Lesson 10 – The Proper Mental Attitude

This free course on blackjack and card counting was created by the GameMaster, publisher of the GameMaster Online website. It is reproduced here in its entirety with permission of the author. His 24-lesson course is an excellent introduction to winning blackjack.

To start at the beginning, visit the Welcome page.

I always stress the idea of ‘expectation’ as it applies to casino gaming because understanding the concept will help you stop gambling and hopefully turn you into an investor at the tables. By definition, an investor expects to make a profit so you cannot be an investor if you play at games where there is a negative expectation.
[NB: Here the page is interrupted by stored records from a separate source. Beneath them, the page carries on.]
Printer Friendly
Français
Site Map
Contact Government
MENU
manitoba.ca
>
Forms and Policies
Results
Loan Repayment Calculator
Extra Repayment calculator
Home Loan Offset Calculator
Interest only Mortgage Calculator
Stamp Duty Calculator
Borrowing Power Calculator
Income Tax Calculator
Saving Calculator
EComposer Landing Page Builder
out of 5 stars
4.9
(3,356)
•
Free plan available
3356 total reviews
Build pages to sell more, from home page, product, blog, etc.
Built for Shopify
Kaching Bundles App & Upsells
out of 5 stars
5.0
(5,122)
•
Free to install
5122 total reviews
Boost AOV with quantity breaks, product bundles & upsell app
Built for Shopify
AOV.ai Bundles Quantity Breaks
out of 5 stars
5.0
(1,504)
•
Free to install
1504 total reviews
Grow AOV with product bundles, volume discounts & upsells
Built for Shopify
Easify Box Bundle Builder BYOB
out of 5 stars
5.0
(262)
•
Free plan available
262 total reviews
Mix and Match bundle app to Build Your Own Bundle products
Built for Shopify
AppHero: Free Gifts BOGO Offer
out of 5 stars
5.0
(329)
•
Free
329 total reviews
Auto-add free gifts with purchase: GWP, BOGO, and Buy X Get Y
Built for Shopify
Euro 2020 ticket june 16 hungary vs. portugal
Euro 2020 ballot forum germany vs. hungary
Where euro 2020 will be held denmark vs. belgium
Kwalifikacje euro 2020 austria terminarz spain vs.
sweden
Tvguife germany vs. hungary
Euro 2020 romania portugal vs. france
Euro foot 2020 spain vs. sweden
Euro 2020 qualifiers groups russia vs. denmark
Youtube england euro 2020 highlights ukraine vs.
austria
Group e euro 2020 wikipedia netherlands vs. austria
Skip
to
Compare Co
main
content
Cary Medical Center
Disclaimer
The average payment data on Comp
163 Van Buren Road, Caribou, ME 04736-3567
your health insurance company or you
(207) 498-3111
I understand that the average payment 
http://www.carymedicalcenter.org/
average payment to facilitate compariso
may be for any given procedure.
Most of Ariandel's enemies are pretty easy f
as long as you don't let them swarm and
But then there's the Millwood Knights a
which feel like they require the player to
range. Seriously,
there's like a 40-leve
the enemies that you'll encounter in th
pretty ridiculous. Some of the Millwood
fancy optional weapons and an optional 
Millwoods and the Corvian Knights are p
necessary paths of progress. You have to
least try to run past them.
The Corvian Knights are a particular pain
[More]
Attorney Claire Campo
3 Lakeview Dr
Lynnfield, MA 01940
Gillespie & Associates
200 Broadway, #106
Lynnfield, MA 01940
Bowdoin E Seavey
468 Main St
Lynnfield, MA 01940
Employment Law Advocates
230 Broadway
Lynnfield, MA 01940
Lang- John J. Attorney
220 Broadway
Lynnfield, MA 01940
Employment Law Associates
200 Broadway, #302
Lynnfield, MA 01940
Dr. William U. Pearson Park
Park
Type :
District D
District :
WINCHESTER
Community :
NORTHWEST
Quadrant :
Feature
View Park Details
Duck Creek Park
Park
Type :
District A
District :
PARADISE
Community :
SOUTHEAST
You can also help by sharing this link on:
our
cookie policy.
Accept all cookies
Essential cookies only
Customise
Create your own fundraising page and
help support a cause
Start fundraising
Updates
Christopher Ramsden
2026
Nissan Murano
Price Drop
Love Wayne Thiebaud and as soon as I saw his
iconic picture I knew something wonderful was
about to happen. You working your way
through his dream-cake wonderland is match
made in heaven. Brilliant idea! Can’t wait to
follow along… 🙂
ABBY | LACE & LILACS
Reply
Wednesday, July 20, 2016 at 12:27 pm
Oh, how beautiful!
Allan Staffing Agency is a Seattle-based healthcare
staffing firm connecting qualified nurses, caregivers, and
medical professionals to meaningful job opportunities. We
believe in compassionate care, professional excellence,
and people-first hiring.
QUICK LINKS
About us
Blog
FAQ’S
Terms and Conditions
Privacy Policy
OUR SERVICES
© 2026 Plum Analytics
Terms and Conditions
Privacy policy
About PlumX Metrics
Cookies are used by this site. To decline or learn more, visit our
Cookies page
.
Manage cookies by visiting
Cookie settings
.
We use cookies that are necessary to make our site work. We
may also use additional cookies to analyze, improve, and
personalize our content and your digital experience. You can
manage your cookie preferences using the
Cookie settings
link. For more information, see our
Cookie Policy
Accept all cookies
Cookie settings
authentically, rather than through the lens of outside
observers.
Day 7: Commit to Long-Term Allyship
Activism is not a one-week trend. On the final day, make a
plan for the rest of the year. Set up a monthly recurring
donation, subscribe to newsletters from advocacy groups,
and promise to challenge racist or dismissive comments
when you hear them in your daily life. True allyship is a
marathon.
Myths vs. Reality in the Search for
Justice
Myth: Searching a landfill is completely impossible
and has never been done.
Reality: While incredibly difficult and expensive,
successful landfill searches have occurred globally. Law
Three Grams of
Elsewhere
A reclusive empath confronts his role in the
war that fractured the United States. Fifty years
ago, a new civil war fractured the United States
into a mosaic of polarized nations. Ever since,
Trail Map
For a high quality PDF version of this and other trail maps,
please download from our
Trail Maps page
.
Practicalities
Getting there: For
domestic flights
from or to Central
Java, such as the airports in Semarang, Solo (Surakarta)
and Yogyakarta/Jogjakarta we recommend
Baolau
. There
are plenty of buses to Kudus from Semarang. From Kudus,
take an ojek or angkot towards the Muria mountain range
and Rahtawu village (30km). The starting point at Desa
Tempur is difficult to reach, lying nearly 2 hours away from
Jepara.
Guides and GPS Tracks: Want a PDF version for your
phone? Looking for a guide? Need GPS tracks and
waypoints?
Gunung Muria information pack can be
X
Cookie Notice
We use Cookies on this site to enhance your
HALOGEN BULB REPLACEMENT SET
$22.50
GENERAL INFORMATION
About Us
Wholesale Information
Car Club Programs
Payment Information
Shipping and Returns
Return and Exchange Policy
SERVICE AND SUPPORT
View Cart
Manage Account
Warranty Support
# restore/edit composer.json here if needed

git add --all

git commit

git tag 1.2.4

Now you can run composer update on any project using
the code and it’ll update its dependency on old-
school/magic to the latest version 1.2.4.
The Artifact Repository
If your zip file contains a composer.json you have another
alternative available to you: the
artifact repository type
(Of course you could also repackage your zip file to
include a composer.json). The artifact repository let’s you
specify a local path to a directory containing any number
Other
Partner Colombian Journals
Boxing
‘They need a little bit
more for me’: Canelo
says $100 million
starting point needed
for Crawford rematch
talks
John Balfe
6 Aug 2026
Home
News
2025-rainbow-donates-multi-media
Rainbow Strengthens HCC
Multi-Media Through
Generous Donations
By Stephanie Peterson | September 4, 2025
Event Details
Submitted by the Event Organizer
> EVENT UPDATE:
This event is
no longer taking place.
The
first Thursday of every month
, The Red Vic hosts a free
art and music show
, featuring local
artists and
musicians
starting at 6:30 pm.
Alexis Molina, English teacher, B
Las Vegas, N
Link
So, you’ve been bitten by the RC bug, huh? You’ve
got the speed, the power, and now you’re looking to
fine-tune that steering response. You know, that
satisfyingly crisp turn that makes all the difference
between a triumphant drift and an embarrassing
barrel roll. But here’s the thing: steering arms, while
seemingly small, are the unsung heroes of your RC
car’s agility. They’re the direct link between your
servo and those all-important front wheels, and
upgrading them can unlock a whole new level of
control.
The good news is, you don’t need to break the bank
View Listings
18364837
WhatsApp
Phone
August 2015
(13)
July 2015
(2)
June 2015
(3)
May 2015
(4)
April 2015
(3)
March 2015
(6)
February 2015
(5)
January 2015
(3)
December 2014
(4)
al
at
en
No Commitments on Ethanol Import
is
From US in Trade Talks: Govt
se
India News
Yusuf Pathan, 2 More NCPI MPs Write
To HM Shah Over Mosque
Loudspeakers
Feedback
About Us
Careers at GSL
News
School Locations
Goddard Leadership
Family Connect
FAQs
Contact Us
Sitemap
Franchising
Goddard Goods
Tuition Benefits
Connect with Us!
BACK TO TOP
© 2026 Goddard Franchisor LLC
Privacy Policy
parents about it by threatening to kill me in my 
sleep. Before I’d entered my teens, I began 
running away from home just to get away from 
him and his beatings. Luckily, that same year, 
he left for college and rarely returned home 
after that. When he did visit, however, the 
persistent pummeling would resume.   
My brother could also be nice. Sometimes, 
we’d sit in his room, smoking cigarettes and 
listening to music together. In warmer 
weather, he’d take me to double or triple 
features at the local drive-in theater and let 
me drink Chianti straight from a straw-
If you bet $10 on the Pass line at craps, you’ll either win $10 or lose $10, but your ‘expectation’ is to lose 14 cents on every hand. That’s because the house has a built-in edge of 1.4% on that bet and if you play it frequently, your average loss will work out to be 14 cents per decision. In the short term you might win a lot of money, but play it long enough and the house edge will eventually have its effect. Since the average craps table produces about 60 decisions an hour, the cost per hour of betting $10 on the pass line will work out to be — in the long run — about 60 X 14 cents = $8.40.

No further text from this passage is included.